The British sailor and the bank/canal case were two separate cases. But both the canal company slaves and the black sailor, John Glasgow, happened to be in the same courtroom at the same time, and escaped together, stealing weapons in the process. Some slaves went south along the coast and escaped to Florida, while Glasgow tried to lead the rest back to his ship. The group heading for the ship was cornered in the harbor district by the Georgia militia. It was night, so in addition to all the gunfire, the militia were carrying torches and lanterns. Also, the harbor district was basically one big fire hazard, with lots of flammable material carelessly stockpiled. At some point, one or more of these desperate escapees and affronted militiamen made a mistake and started a fire that suffocated everyone involved and destroyed their corpses.
 
The British sailor and the bank/canal case were two separate cases. But both the canal company slaves and the black sailor, John Glasgow, happened to be in the same courtroom at the same time, and escaped together, stealing weapons in the process. Some slaves went south along the coast and escaped to Florida, while Glasgow tried to lead the rest back to his ship. The group heading for the ship was cornered in the harbor district by the Georgia militia. It was night, so in addition to all the gunfire, the militia were carrying torches and lanterns. Also, the harbor district was basically one big fire hazard, with lots of flammable material carelessly stockpiled. At some point, one or more of these desperate escapees and affronted militiamen made a mistake and started a fire that suffocated everyone involved and destroyed their corpses.
Thanks, just marathoned through 20years over the last two days, might have missed a few details.
 
Quids Pro Quo? (2)
Let me know if I made any mistakes in this one. I'm literally not a rocket scientist.


May 11, 1836
Bolivar Heights, Virginia

Harpers Ferry lay on the blunt peninsula between the Shenandoah and the Potomac.
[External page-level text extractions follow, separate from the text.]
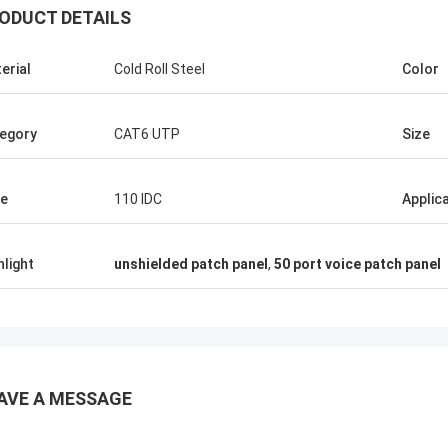
ODUCT DETAILS
erial
Cold Roll Steel
Color
egory
CAT6 UTP
Size
e
110 IDC
Applic
hlight
unshielded patch panel
,
50 port voice patch panel
AVE A MESSAGE
Andreas Sandvik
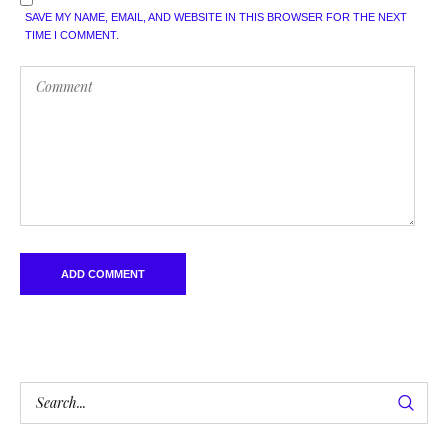
SAVE MY NAME, EMAIL, AND WEBSITE IN THIS BROWSER FOR THE NEXT
TIME I COMMENT.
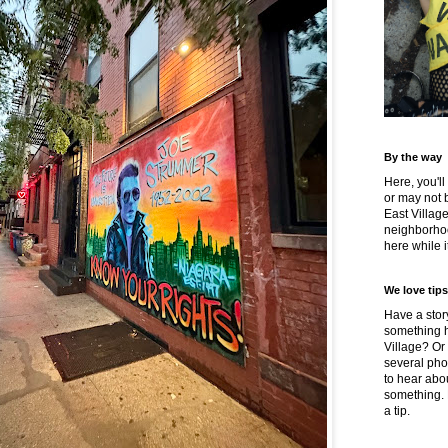
By the way
Here, you'll
or may not 
East Villag
neighborhoo
here while it
We love tips
Have a story
something h
Village? Or
several pho
to hear about
something.
a tip.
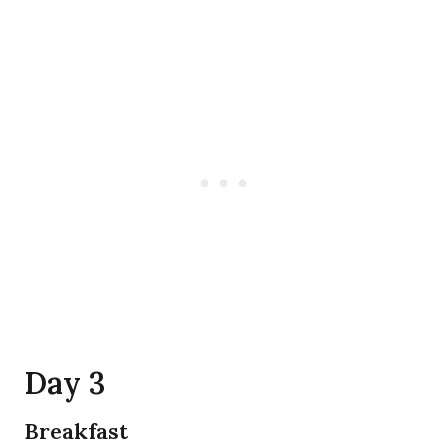
Day 3
Breakfast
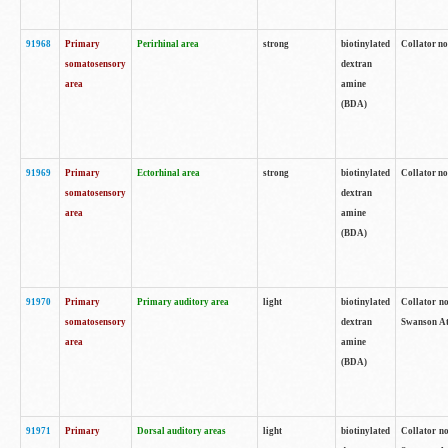
91968
Primary
Perirhinal area
strong
biotinylated
Collator no
somatosensory
dextran
area
amine
(BDA)
91969
Primary
Ectorhinal area
strong
biotinylated
Collator no
somatosensory
dextran
area
amine
(BDA)
91970
Primary
Primary auditory area
light
biotinylated
Collator no
somatosensory
dextran
Swanson Atl
area
amine
(BDA)
91971
Primary
Dorsal auditory areas
light
biotinylated
Collator no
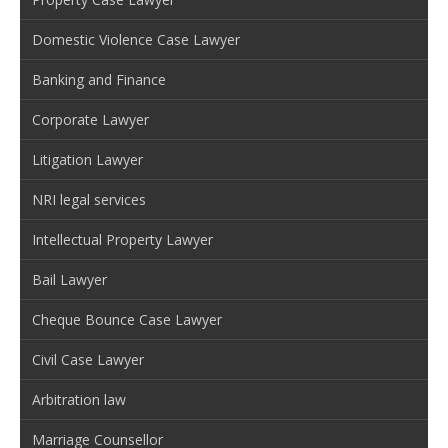
Domestic Violence Case Lawyer
Banking and Finance
Corporate Lawyer
Litigation Lawyer
NRI legal services
Intellectual Property Lawyer
Bail Lawyer
Cheque Bounce Case Lawyer
Civil Case Lawyer
Arbitration law
Marriage Counsellor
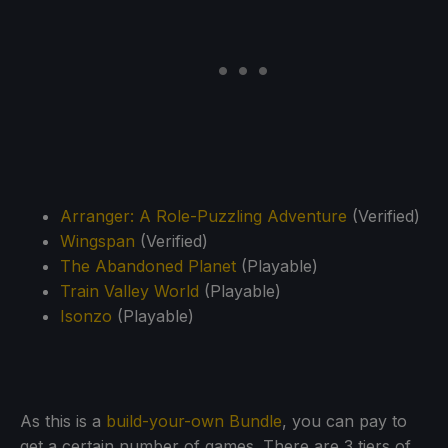
Arranger: A Role-Puzzling Adventure
(Verified)
Wingspan
(Verified)
The Abandoned Planet
(Playable)
Train Valley World
(Playable)
Isonzo
(Playable)
As this is a
build-your-own Bundle
, you can pay to
get a certain number of games. There are 3 tiers of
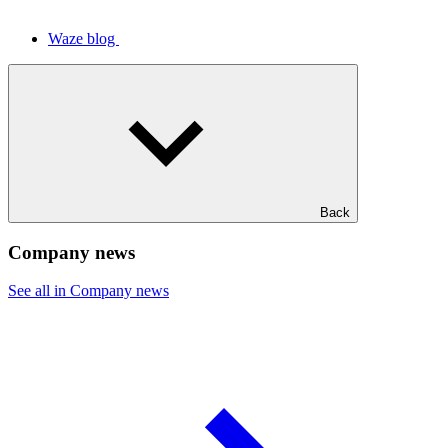
Waze blog
Back
Company news
See all in Company news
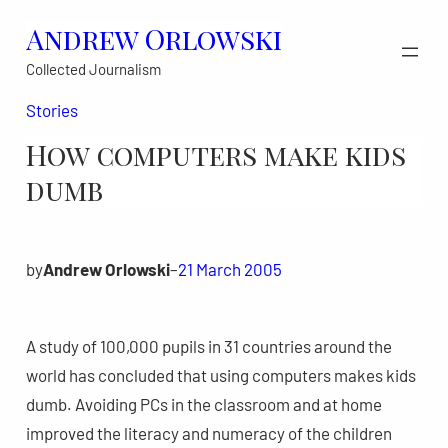
Skip
Andrew Orlowski
to
Collected Journalism
content
Stories
How computers make kids
dumb
by
Andrew Orlowski
–
21 March 2005
A study of 100,000 pupils in 31 countries around the
world has concluded that using computers makes kids
dumb. Avoiding PCs in the classroom and at home
improved the literacy and numeracy of the children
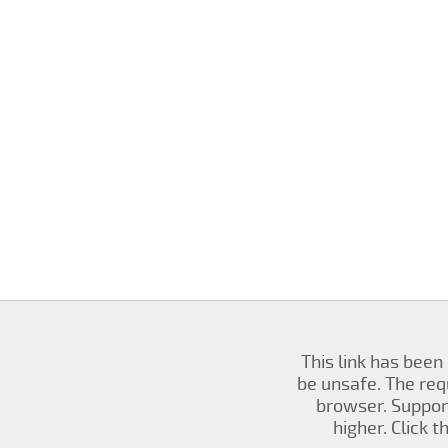
This link has been
be unsafe. The re
browser. Support
higher. Click 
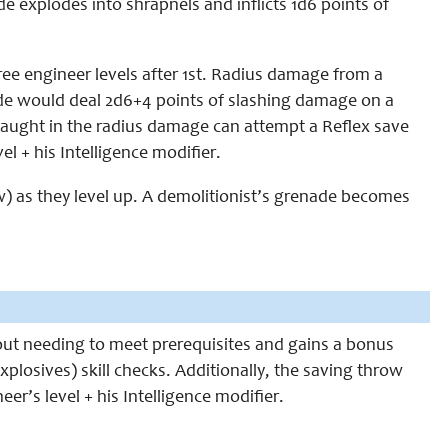
e explodes into shrapnels and inflicts 1d6 points of
ree engineer levels after 1st. Radius damage from a
de would deal 2d6+4 points of slashing damage on a
 caught in the radius damage can attempt a Reflex save
el + his Intelligence modifier.
w) as they level up. A demolitionist’s grenade becomes
out needing to meet prerequisites and gains a bonus
xplosives) skill checks. Additionally, the saving throw
er’s level + his Intelligence modifier.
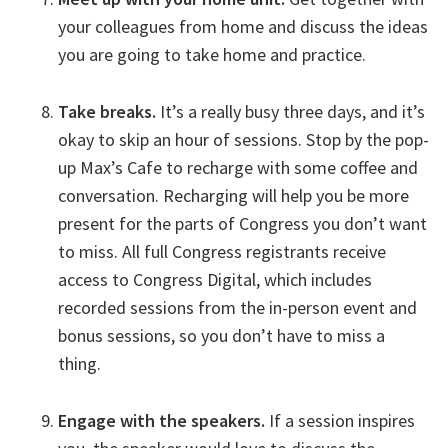
your colleagues from home and discuss the ideas
you are going to take home and practice.
Take breaks.
It’s a really busy three days, and it’s
okay to skip an hour of sessions. Stop by the pop-
up Max’s Cafe to recharge with some coffee and
conversation. Recharging will help you be more
present for the parts of Congress you don’t want
to miss. All full Congress registrants receive
access to Congress Digital, which includes
recorded sessions from the in-person event and
bonus sessions, so you don’t have to miss a
thing.
Engage with the speakers.
If a session inspires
The town of Bolivar was immediately adjacent, on the Shenandoah. The long, wooded ridge west of the two towns was Bolivar Heights.

Joseph Henry and John H. Hall stood on the summit of Bolivar Heights, looking west across the valley to the next ridge. Henry was trying to aim at something on the near slope of that ridge.

The target was, literally, the broad side of a barn—an unused barn on abandoned farmland—but it was a full kilometer away, give or take a few meters. He was sure the rocket could hit the thing, provided he aimed it right.

Henry had been interested in science since he was sixteen. After Bloody May he’d decided to go into rocketry, hoping to create a weapon that could let the United States hold off its former ruler. Ten years after that, he’d met Walter Hunt, who was a regular fountain of ideas. Between the two of them, they’d developed the weapon he was showing off today—a round-headed cylinder of black iron, 58 centimeters long, with three curved nozzles at the end, resting on an iron tripod.[1] Demonstrating the Henry-Hunt rocket to John Hancock Hall, superintendent of the Harpers Ferry Armory, was the culmination of his life’s work, and he really didn’t want to make a botch of it.

Just to make a proper controlled experiment of this, he’d already fired two of the latest model of Congreve rockets at the barn. They’d flown maybe a little further, maybe a little straighter, than the rockets the British had used in the last war, but neither of them had come anywhere near the target.

But then, Henry wasn’t here to prove that Congreves were unreliable at any range. Everyone already knew that. He was here to prove that his and Walter’s weapon was reliable. And even if it flew perfectly straight, at this range one degree of error in aiming would put it more than 17 meters off target—an equation he’d grown all too familiar with back in Albany. The barn was not that big. And just to keep things interesting, there was a light wind coming from the southwest.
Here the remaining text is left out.